Aim of the task: Determine how many lines of the records include "Sagittaire", and answer with the number alone.

Given information:
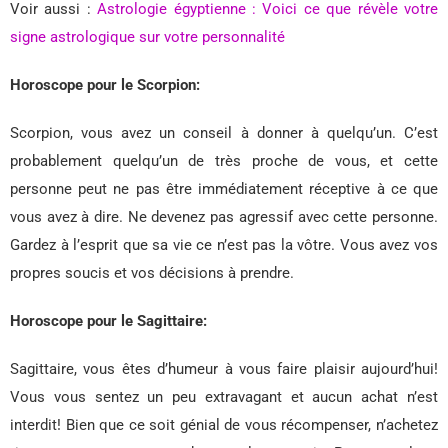
Voir aussi :
Astrologie égyptienne : Voici ce que révèle votre
signe astrologique sur votre personnalité
Horoscope pour le Scorpion:
Scorpion, vous avez un conseil à donner à quelqu’un. C’est
probablement quelqu’un de très proche de vous, et cette
personne peut ne pas être immédiatement réceptive à ce que
vous avez à dire. Ne devenez pas agressif avec cette personne.
Gardez à l’esprit que sa vie ce n’est pas la vôtre. Vous avez vos
propres soucis et vos décisions à prendre.
Horoscope pour le Sagittaire:
Sagittaire, vous êtes d’humeur à vous faire plaisir aujourd’hui!
Vous vous sentez un peu extravagant et aucun achat n’est
interdit! Bien que ce soit génial de vous récompenser, n’achetez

Task answer: 2